Segment Start: MATERIAL PROVIDED

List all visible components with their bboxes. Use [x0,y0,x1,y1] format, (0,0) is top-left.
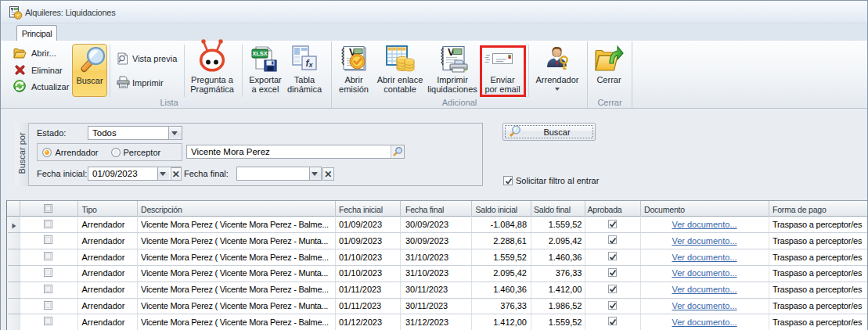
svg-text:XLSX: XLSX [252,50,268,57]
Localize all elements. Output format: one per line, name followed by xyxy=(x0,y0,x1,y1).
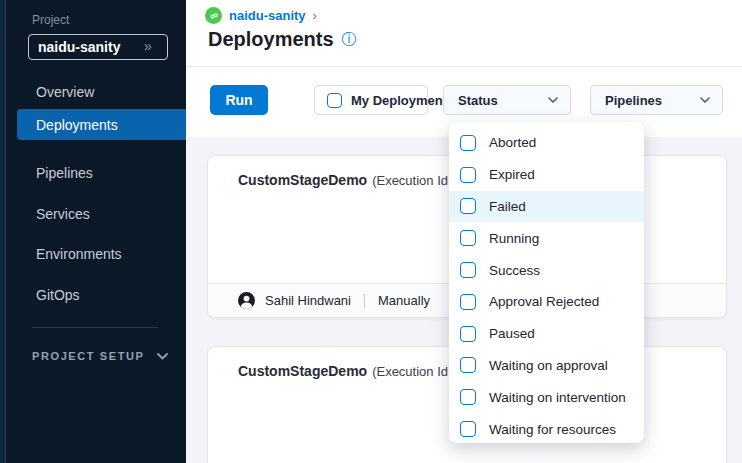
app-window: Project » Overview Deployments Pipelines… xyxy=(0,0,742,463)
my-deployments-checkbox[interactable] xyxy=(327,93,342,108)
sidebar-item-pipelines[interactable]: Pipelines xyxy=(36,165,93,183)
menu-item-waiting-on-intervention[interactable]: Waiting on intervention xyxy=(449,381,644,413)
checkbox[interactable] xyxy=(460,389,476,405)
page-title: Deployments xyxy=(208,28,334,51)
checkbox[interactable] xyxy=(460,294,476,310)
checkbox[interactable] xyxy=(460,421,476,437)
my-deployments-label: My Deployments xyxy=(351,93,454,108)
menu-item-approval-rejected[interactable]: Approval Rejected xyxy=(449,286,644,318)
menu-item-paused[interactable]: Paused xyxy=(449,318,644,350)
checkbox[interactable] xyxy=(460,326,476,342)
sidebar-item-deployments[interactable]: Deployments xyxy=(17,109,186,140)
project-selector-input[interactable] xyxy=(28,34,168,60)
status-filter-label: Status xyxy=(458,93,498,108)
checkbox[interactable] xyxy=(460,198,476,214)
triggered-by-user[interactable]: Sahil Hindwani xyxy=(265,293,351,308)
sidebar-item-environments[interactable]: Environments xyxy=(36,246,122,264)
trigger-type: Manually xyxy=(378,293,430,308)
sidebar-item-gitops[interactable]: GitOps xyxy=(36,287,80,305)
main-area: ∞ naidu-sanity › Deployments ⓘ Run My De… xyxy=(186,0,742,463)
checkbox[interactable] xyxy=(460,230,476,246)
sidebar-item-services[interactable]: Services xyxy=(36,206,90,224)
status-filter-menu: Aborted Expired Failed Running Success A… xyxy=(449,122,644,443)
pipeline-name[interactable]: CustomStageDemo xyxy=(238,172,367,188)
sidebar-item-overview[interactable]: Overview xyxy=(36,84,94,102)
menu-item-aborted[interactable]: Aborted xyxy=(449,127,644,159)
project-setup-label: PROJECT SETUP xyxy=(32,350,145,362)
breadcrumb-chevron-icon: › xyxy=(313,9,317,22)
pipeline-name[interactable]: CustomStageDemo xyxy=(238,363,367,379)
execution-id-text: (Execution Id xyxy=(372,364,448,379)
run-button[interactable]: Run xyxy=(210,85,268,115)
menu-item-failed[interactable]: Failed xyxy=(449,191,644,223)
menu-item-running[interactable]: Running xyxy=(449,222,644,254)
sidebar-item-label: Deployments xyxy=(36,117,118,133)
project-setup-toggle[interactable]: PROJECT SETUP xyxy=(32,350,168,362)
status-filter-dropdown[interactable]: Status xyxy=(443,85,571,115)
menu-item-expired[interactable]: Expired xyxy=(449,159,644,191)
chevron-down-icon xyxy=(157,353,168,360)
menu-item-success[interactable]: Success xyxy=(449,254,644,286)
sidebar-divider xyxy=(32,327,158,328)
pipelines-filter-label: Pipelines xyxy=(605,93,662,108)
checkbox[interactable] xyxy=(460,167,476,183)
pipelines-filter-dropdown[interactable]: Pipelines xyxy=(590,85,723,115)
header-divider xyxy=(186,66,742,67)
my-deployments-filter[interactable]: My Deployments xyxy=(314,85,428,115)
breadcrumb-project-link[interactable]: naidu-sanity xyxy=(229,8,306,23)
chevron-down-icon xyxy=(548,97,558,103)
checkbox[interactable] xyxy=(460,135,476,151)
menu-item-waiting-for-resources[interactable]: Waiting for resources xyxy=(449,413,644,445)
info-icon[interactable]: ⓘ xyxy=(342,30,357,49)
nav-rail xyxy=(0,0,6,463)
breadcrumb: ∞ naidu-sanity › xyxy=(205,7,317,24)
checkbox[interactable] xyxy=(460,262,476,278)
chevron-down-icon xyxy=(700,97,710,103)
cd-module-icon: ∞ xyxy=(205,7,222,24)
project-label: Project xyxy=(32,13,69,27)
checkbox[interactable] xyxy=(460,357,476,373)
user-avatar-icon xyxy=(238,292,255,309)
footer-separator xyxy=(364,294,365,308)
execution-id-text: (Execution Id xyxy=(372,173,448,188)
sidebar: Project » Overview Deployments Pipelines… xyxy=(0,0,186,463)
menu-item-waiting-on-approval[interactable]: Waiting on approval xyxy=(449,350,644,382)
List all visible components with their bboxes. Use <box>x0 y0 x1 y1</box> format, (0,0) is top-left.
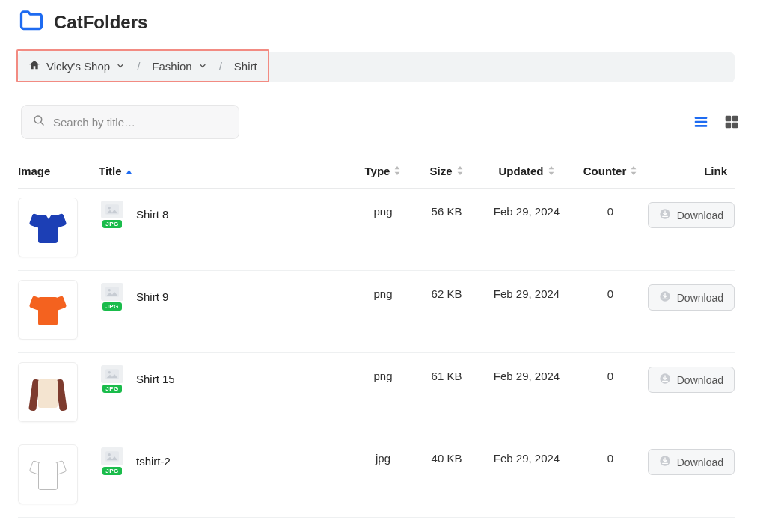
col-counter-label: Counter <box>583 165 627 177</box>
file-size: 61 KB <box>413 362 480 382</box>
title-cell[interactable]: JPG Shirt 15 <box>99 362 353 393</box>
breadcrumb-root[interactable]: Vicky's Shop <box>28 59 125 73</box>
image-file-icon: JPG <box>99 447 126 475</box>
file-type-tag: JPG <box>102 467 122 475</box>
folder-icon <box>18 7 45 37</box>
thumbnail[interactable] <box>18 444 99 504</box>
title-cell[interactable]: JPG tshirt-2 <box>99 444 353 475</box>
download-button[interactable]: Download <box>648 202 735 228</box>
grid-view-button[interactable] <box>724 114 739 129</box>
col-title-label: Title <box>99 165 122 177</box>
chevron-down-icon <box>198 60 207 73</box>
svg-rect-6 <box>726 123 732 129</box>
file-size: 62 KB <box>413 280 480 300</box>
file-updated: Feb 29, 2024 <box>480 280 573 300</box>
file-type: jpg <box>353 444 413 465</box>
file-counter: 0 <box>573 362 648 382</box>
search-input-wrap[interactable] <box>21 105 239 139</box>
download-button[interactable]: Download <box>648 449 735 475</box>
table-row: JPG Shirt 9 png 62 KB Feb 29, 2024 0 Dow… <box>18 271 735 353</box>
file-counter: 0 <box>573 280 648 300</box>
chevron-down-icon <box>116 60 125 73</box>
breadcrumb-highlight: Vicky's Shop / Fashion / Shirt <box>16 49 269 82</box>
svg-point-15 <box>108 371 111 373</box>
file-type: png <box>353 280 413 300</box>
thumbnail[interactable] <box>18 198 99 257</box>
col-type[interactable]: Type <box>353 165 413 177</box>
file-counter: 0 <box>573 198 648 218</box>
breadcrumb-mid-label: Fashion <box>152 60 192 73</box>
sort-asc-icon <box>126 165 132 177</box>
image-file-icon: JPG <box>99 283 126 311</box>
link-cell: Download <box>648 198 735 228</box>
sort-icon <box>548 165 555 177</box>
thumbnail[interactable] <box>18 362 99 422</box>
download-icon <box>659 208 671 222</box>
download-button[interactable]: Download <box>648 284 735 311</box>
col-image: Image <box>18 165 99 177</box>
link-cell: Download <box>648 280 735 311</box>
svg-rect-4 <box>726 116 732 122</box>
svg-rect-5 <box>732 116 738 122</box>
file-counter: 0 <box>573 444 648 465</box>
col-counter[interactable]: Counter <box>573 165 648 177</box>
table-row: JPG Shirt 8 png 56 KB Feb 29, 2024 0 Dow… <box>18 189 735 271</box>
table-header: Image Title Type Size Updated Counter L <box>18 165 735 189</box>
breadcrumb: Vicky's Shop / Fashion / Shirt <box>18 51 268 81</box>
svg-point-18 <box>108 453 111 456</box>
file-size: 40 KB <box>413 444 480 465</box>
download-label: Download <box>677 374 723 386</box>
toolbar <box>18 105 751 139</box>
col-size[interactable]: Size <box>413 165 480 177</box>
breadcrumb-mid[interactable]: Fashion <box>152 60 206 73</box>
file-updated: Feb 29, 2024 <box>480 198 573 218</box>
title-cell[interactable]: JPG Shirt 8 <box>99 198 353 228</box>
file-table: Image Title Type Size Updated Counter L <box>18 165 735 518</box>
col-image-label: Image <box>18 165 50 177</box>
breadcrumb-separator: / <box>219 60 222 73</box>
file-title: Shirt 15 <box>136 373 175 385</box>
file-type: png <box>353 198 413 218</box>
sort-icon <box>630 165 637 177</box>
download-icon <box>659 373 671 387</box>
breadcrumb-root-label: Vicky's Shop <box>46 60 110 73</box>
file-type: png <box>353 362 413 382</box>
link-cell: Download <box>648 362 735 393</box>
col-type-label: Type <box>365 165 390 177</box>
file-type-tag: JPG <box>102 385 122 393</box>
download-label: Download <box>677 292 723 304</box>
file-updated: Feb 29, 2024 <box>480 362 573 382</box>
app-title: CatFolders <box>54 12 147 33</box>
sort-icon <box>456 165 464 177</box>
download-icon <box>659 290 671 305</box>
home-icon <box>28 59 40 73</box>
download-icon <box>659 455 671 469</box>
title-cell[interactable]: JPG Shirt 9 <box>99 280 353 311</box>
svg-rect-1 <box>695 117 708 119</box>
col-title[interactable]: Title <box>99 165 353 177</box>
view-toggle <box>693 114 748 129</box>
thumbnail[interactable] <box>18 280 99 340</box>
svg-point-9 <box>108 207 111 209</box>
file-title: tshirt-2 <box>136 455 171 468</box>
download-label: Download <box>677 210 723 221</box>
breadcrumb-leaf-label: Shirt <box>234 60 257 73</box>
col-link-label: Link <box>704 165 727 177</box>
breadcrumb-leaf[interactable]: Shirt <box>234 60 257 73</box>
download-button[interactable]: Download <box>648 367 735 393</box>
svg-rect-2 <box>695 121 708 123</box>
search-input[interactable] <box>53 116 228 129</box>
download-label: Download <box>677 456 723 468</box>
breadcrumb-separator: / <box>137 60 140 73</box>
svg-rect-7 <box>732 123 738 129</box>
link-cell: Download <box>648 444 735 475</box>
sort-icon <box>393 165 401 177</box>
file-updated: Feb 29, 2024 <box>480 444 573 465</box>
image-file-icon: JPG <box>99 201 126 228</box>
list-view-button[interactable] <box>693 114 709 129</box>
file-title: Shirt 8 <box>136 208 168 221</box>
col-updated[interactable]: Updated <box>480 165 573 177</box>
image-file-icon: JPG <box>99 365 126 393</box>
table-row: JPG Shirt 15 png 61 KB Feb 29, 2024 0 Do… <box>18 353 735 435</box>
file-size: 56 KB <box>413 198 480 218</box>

Segment End: MATERIAL PROVIDED

*TASK REQUIREMENTS*
Find every line in the records that has the word "point". Copy those lines.

*YOUR SOLUTION*
svg-point-15 <box>108 371 111 373</box>
svg-point-18 <box>108 453 111 456</box>
svg-point-9 <box>108 207 111 209</box>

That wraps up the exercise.